In the revised manuscript, Main text, page 15, we added: “We could not reveal a noticeable difference between the FGCaMP7 and GCaMP6s indicators according to the appearance of cells having an unusual shape and intracellular aggregates even upon prolonged in vivo expression of these indicators in hippocampus of mice (Figure S12). A separate study with better microscopic resolution and more statistics is needed to identify possible difference in cellular toxicity between FGCaMP7 and GCaMP6s.”

 Point 2: Separate from the issue of interacting with endogenous proteins, GECIs are also known to cause the issue of calcium buffering: https://www.cell.com/trends/neurosciences/pdf/S0166-2236(18)30247-9.pdf

 It would be great if the authors could comment on whether their new sensors could also bypass some of these side-effects or not.

 Response 2: In the revised manuscript, Main text, Conclusions section, we added: “Similarly to GCaMPs, FGCaMP7 has four calcium binding sites per one molecule. Hence, its overexpression in cells may affect calcium ions concentration in the same way as GCaMPs [62]. Hence, FGCaMP7 does not have advantage in the respect of calcium buffering.”.

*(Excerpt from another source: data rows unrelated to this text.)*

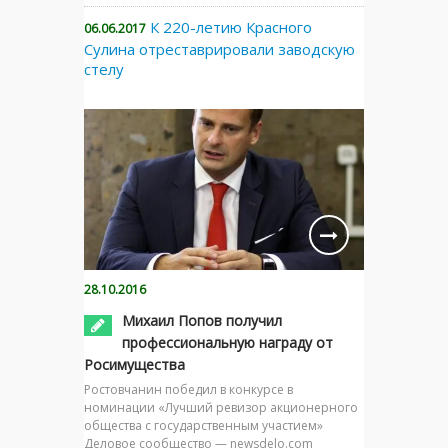
К 220-летию Красного
06.06.2017
Сулина отреставрировали заводскую
стелу
28.10.2016
Михаил Попов получил
профессиональную награду от
Росимущества
Ростовчанин победил в конкурсе в
номинации «Лучший ревизор акционерного
общества с государственным участием»
Деловое сообщество — newsdelo.com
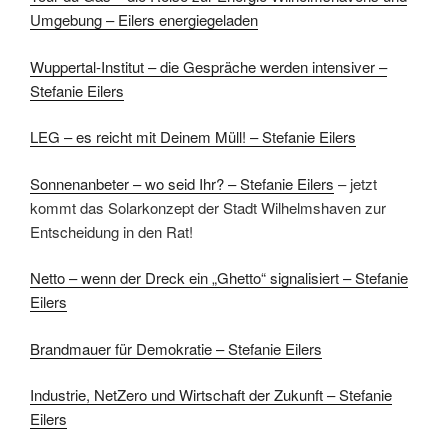
Umgebung – Eilers energiegeladen
Wuppertal-Institut – die Gespräche werden intensiver –
Stefanie Eilers
LEG – es reicht mit Deinem Müll! – Stefanie Eilers
Sonnenanbeter – wo seid Ihr? – Stefanie Eilers
– jetzt
kommt das Solarkonzept der Stadt Wilhelmshaven zur
Entscheidung in den Rat!
Netto – wenn der Dreck ein „Ghetto“ signalisiert – Stefanie
Eilers
Brandmauer für Demokratie – Stefanie Eilers
Industrie, NetZero und Wirtschaft der Zukunft – Stefanie
Eilers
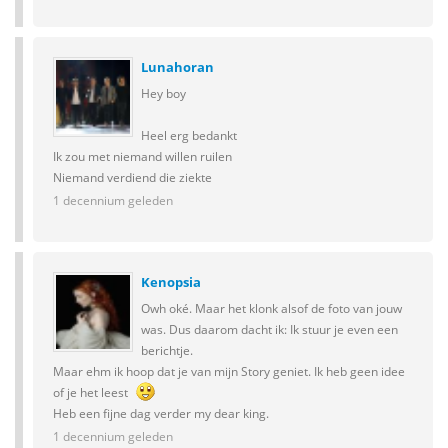
Lunahoran
Hey boy
Heel erg bedankt
Ik zou met niemand willen ruilen
Niemand verdiend die ziekte
1 decennium geleden
Kenopsia
Owh oké. Maar het klonk alsof de foto van jouw
was. Dus daarom dacht ik: Ik stuur je even een
berichtje.
Maar ehm ik hoop dat je van mijn Story geniet. Ik heb geen idee
of je het leest
Heb een fijne dag verder my dear king.
1 decennium geleden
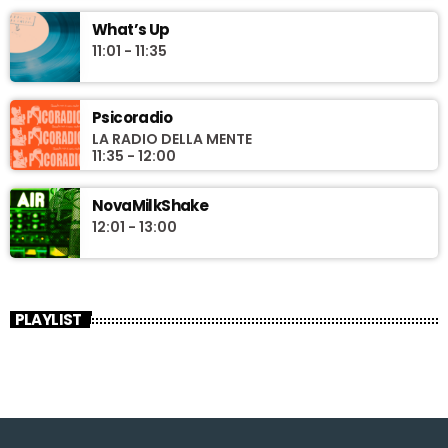
What’s Up
11:01 - 11:35
Psicoradio
LA RADIO DELLA MENTE
11:35 - 12:00
NovaMilkShake
12:01 - 13:00
PLAYLIST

 Point 3: A main application of GECIs is with in vivo photometry, and an advantage of GCaMP6 in that regard is the possibility to use 405nm as an 'isosbestic' wavelength, where the fluorescence emission is not affected by calcium. This is typically used to normalize signals and remove motion artefacts. The authors should comment in the Conclusions of the article on the relative differences of their new probe in these regards.

 Response 3: In the revised manuscript, Main text, Conclusion section, we added: “The main application of GECIs is in vivo photometry, and the advantage of the non-ratiometric GCaMP6 indicators in this regard is the ability to use 405 nm as the “isobestic” wavelength, where calcium does not affect fluorescence [62, 63]. This is typically used to normalize signals and remove motion artefacts. In this type of applications, the control 405 nm light should be avoided in the case of ratiometric FGCaMP7 and other control wavelengths such as 561 or 640 nm might be used.”.